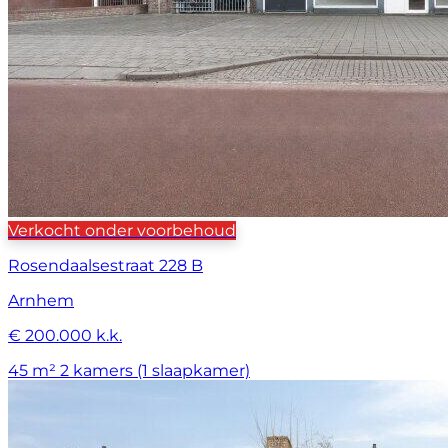
Verkocht onder voorbehoud
Rosendaalsestraat 228 B
Arnhem
€ 200.000 k.k.
45 m²
2 kamers (1 slaapkamer)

· · · ·

● Task to carry out: The entries above should be written out in full, and any picture in them left out.

● Answer space:
Verkocht onder voorbehoud
Rosendaalsestraat 228 B
Arnhem
€ 200.000 k.k.
45 m²
2 kamers (1 slaapkamer)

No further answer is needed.